Vanderlan Wesley B, Zhang Ziying, Abouljoud Marwan S
Department of Surgery, Division of Transplant Surgery and Hepatobiliary Surgery, Henry Ford Hospital, West Grand Boulevard (CFP-2), Detroit, MI 48202, USA.
J Med Case Rep. 2010 Jun 15;4:178. doi: 10.1186/1752-1947-4-178.

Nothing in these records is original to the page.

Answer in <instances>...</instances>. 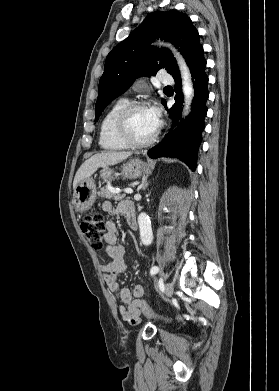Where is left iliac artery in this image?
<instances>
[{
    "instance_id": "44dca946",
    "label": "left iliac artery",
    "mask_w": 279,
    "mask_h": 391,
    "mask_svg": "<svg viewBox=\"0 0 279 391\" xmlns=\"http://www.w3.org/2000/svg\"><path fill=\"white\" fill-rule=\"evenodd\" d=\"M159 272V268L157 266H153L150 270L151 275H155Z\"/></svg>"
}]
</instances>
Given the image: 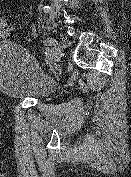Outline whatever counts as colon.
Instances as JSON below:
<instances>
[{
    "instance_id": "obj_1",
    "label": "colon",
    "mask_w": 131,
    "mask_h": 177,
    "mask_svg": "<svg viewBox=\"0 0 131 177\" xmlns=\"http://www.w3.org/2000/svg\"><path fill=\"white\" fill-rule=\"evenodd\" d=\"M12 34V28L8 19L0 14V39H7Z\"/></svg>"
}]
</instances>
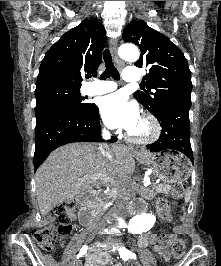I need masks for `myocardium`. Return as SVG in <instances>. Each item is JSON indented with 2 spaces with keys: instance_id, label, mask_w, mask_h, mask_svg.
<instances>
[{
  "instance_id": "1",
  "label": "myocardium",
  "mask_w": 221,
  "mask_h": 266,
  "mask_svg": "<svg viewBox=\"0 0 221 266\" xmlns=\"http://www.w3.org/2000/svg\"><path fill=\"white\" fill-rule=\"evenodd\" d=\"M142 122L146 127V132L144 134H135L128 131L127 138L133 143L146 144L154 141L158 138L161 132V126L157 119L152 115H145Z\"/></svg>"
}]
</instances>
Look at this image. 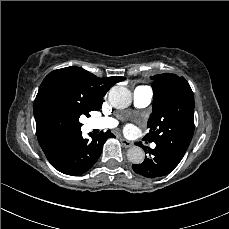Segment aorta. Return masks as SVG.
Returning <instances> with one entry per match:
<instances>
[{
  "label": "aorta",
  "instance_id": "aorta-1",
  "mask_svg": "<svg viewBox=\"0 0 229 229\" xmlns=\"http://www.w3.org/2000/svg\"><path fill=\"white\" fill-rule=\"evenodd\" d=\"M109 103L116 109L127 108L132 102L130 90L123 86H114L108 95ZM127 158L133 164H141L145 158L144 150L139 146H133L127 151Z\"/></svg>",
  "mask_w": 229,
  "mask_h": 229
}]
</instances>
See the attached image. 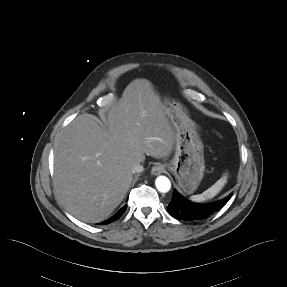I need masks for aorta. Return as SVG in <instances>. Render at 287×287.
Returning a JSON list of instances; mask_svg holds the SVG:
<instances>
[{"label": "aorta", "instance_id": "aorta-1", "mask_svg": "<svg viewBox=\"0 0 287 287\" xmlns=\"http://www.w3.org/2000/svg\"><path fill=\"white\" fill-rule=\"evenodd\" d=\"M155 186L161 193H166L171 189V182L166 176H158L155 180Z\"/></svg>", "mask_w": 287, "mask_h": 287}]
</instances>
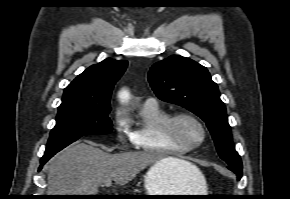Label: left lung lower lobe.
I'll return each mask as SVG.
<instances>
[{
    "label": "left lung lower lobe",
    "mask_w": 290,
    "mask_h": 199,
    "mask_svg": "<svg viewBox=\"0 0 290 199\" xmlns=\"http://www.w3.org/2000/svg\"><path fill=\"white\" fill-rule=\"evenodd\" d=\"M228 169L233 171L237 175L238 180H240L242 177V166L228 165Z\"/></svg>",
    "instance_id": "obj_1"
}]
</instances>
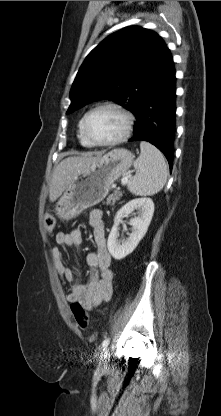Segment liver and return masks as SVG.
<instances>
[{"label":"liver","instance_id":"liver-1","mask_svg":"<svg viewBox=\"0 0 221 416\" xmlns=\"http://www.w3.org/2000/svg\"><path fill=\"white\" fill-rule=\"evenodd\" d=\"M100 158L101 155L71 156L62 160L53 170L50 183V202L56 201L77 174L97 162Z\"/></svg>","mask_w":221,"mask_h":416}]
</instances>
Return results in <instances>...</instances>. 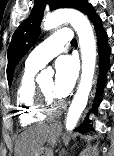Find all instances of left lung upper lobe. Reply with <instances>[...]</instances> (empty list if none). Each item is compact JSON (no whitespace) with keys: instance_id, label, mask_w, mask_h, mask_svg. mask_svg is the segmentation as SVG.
Returning <instances> with one entry per match:
<instances>
[{"instance_id":"1","label":"left lung upper lobe","mask_w":114,"mask_h":156,"mask_svg":"<svg viewBox=\"0 0 114 156\" xmlns=\"http://www.w3.org/2000/svg\"><path fill=\"white\" fill-rule=\"evenodd\" d=\"M47 2L51 10L69 7L78 9L85 14L91 7L86 0H34V7L30 16L14 32L8 47L7 77L9 84L12 82L15 66L40 34V22Z\"/></svg>"}]
</instances>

This case report demonstrates that the differential immunohistochemical reactivities of Siemens' Double Antibody Glucagon compared to DakoCytomation's Polyclonal Rabbit Anti-Human Glucagon allow for pathologic distinction of enteral versus pancreatic glucagonoma.

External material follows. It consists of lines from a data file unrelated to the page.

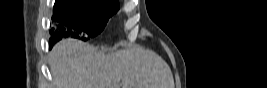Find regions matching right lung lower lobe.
Segmentation results:
<instances>
[{
	"mask_svg": "<svg viewBox=\"0 0 267 88\" xmlns=\"http://www.w3.org/2000/svg\"><path fill=\"white\" fill-rule=\"evenodd\" d=\"M53 30H56V31H58L60 33V38H57V41H59L63 37H66V36L69 35L68 29L65 26H58L57 29H53ZM57 41L51 42L50 48L53 46V43H55Z\"/></svg>",
	"mask_w": 267,
	"mask_h": 88,
	"instance_id": "1",
	"label": "right lung lower lobe"
}]
</instances>
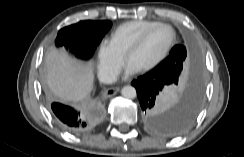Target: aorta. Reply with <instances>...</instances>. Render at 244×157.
<instances>
[{"label": "aorta", "mask_w": 244, "mask_h": 157, "mask_svg": "<svg viewBox=\"0 0 244 157\" xmlns=\"http://www.w3.org/2000/svg\"><path fill=\"white\" fill-rule=\"evenodd\" d=\"M121 95L126 99H134L136 97V89L133 86H124Z\"/></svg>", "instance_id": "1"}]
</instances>
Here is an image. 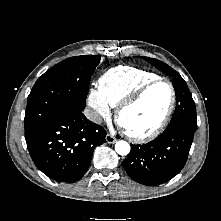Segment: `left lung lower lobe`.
I'll use <instances>...</instances> for the list:
<instances>
[{"label":"left lung lower lobe","instance_id":"1","mask_svg":"<svg viewBox=\"0 0 221 221\" xmlns=\"http://www.w3.org/2000/svg\"><path fill=\"white\" fill-rule=\"evenodd\" d=\"M195 130L178 126L166 130L153 141L131 145L123 166L136 182L156 186L176 176L184 167Z\"/></svg>","mask_w":221,"mask_h":221}]
</instances>
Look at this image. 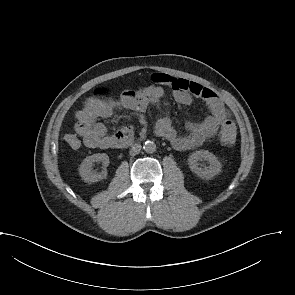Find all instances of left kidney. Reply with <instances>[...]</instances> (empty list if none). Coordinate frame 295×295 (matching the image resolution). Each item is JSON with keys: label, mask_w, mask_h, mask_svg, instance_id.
<instances>
[{"label": "left kidney", "mask_w": 295, "mask_h": 295, "mask_svg": "<svg viewBox=\"0 0 295 295\" xmlns=\"http://www.w3.org/2000/svg\"><path fill=\"white\" fill-rule=\"evenodd\" d=\"M199 161H207L209 166L199 167ZM188 165L198 177L211 179L221 172V163L217 157L208 150H199L192 153L188 158Z\"/></svg>", "instance_id": "obj_1"}]
</instances>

A 64-year-old Caucasian man was diagnosed with a duodenal enteroglucagonoma following presentation with obstructive jaundice. He had a low serum glucagon level using Siemens' Double Antibody Glucagon, a clinical syndrome consistent with glucagon hypersecretion. A periampullary mass biopsy proved to be a neuroendocrine tumor, with positive immunohistochemical reactivity to DakoCytomation's Polyclonal Rabbit Anti-Human Glucagon.
Differential comparison of the immunohistochemical reactivities of Siemens' Double Antibody Glucagon and DakoCytomation's Polyclonal Rabbit Anti-Human Glucagon discerns enteroglucagon from pancreatic glucagon.
本病例报告表明,与达科公司的兔抗人胰高血糖素多克隆抗体相比,西门子双抗体胰高血糖素的免疫组化反应性差异有助于区分肠道与胰腺来源的胰高血糖素瘤。
一名64岁的白种男性因出现梗阻性黄疸被诊断为十二指肠肠胰高血糖素瘤。使用西门子双抗体胰高血糖素检测时,其血清胰高血糖素水平较低,临床综合征与胰高血糖素分泌过多相符。壶腹周围肿物活检证实为神经内分泌肿瘤,对达科公司的兔抗人胰高血糖素多克隆抗体免疫组化反应呈阳性。
比较西门子双抗体胰高血糖素和达科公司的兔抗人胰高血糖素多克隆抗体的免疫组化反应性差异,可区分肠胰高血糖素与胰腺胰高血糖素。